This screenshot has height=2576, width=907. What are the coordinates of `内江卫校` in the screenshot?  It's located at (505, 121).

...

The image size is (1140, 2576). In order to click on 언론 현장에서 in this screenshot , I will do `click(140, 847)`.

...

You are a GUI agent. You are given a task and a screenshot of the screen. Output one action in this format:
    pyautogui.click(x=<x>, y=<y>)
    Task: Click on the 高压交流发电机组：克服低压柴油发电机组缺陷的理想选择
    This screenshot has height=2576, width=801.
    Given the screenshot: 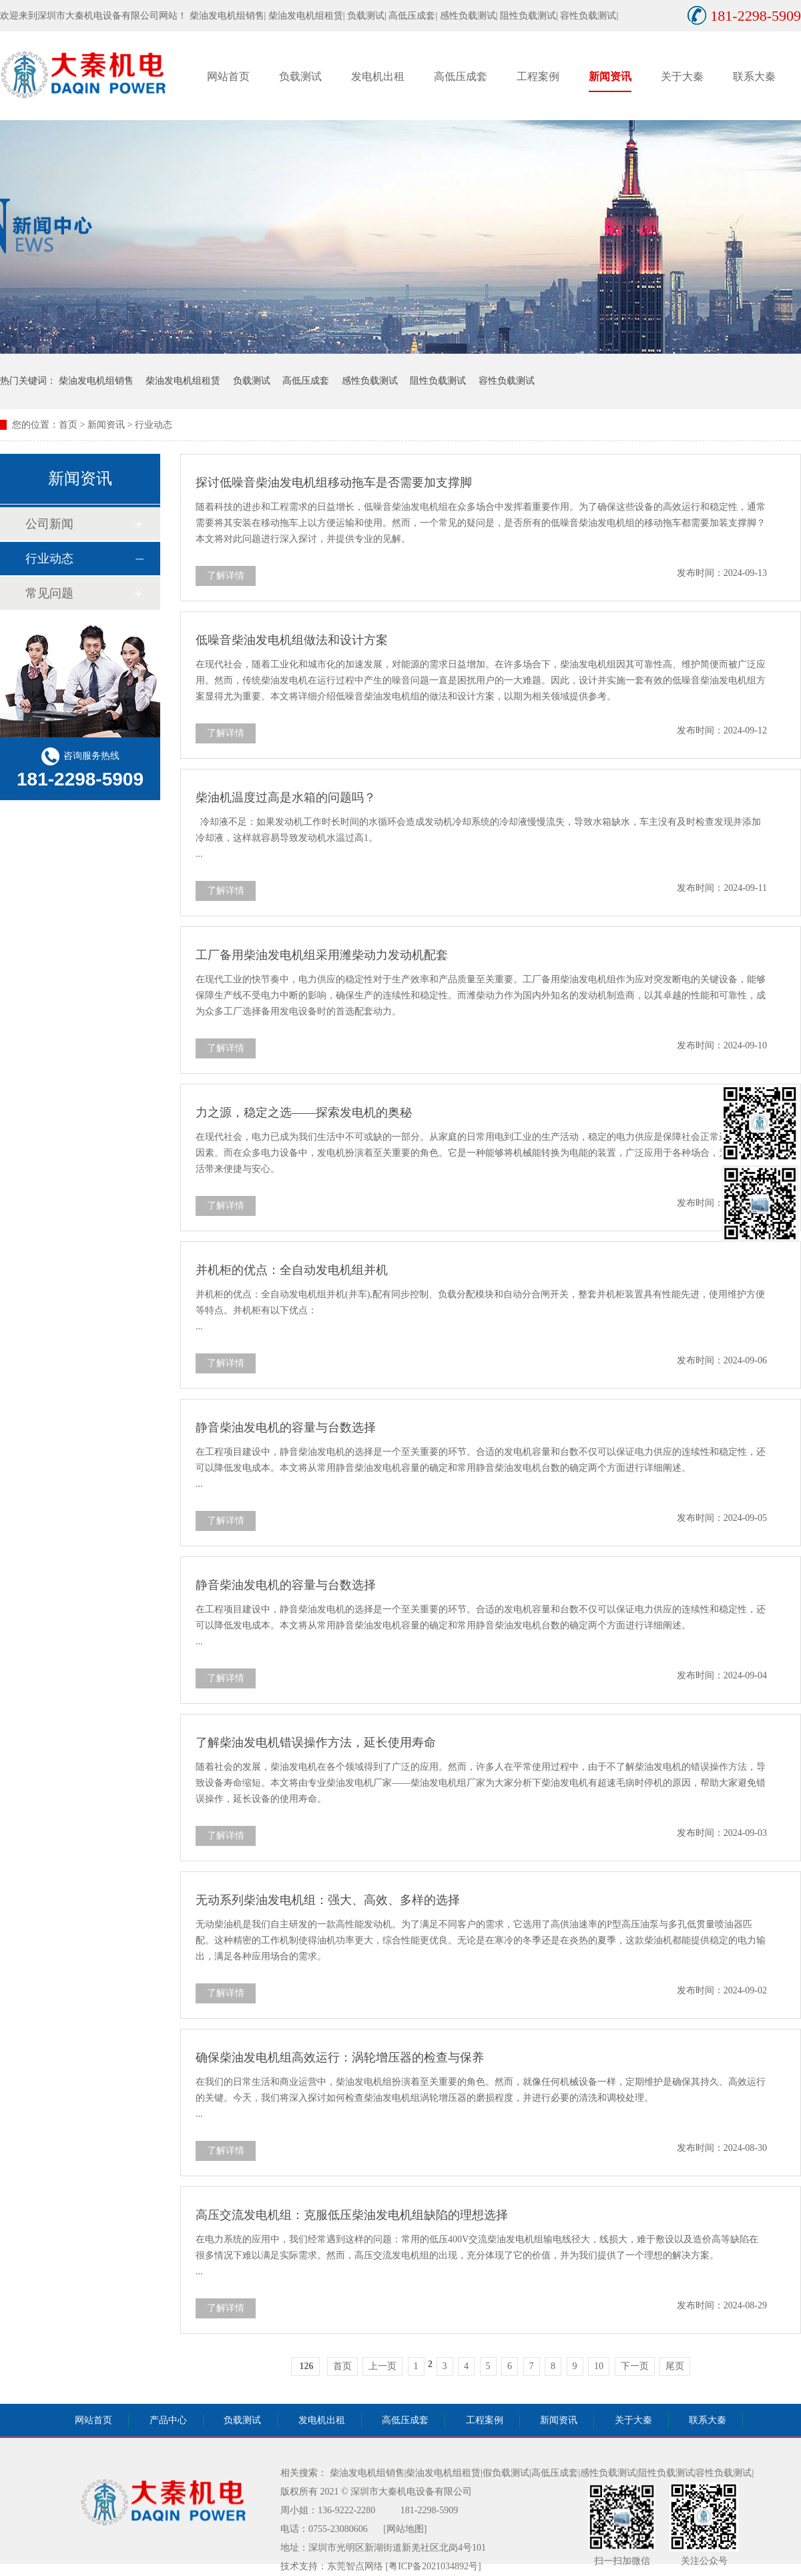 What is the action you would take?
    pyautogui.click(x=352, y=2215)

What you will do: Reproduce each line of the records in which the string "height" appears.

Task response:
This screenshot has height=2576, width=907. What are the coordinates of `内江卫校` in the screenshot?  It's located at (505, 121).
    This screenshot has height=2576, width=801.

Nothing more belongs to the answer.